The structure of the financial planning sector and the industry’s trouble with corporate concentration is deterring potential planners from entering the sector and making it difficult to become self-employed, a consultant has said.
In a statement yesterday, Connect Financial Service Brokers chief executive Paul Tynan said the present structure of the financial planning industry is “quite literally deterring potential planners from entering, as those would be self-employed practitioners and business owners struggle to find that small book of clients needed to start a commercial enterprise and advice focused career”.
Mr Tynan said the scarcity of small books of clients in the marketplace is “another consequence of the industry’s concentration - with the majority of licence ownership in the hands of six corporate entities”.
“A further outcome of concentration is the industry’s buyer of last resort (BOLR) arrangements that has further incensed many and contributed to the lack of books on the open market,” he said.
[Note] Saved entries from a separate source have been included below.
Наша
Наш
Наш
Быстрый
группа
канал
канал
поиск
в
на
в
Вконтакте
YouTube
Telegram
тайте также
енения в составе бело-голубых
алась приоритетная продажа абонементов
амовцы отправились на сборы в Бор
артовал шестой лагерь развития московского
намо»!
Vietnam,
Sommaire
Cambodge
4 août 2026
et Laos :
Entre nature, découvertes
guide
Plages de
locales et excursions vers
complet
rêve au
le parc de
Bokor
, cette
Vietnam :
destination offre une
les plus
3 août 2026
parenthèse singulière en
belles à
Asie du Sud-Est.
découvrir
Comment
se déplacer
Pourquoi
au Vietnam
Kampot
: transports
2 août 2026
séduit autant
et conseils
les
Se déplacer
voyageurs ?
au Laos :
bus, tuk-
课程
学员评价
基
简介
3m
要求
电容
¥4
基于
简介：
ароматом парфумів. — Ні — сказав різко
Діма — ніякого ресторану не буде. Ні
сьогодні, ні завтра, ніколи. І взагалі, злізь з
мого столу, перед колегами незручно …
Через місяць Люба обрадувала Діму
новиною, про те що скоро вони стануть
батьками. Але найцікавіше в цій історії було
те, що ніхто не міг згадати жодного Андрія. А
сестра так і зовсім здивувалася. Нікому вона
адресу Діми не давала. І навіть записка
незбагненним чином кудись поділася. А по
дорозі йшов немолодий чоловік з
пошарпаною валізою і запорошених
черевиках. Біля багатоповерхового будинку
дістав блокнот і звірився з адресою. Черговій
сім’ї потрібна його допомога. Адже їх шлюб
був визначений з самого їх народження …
Mr Tynan said along with the sector’s concentration problem, ongoing debate over academic qualifications, professional development standards and product structural issues are also acting as a disincentive to prospective entrants.
“The professional member associations representing the accounting and financial planning sectors... have found themselves needing to focus on lobbying the government whilst simultaneously trying to remain relevant to the changing needs of their members with education standards, conferences, roadshows and workshops,” he said.
“To remain relevant in the future, professional associations will need to be far more proactive with significant investment of resources needed attract new industry entrants with business owner mindsets and supporting their mature age members to successfully exit the workforce into a financially secure retirement.”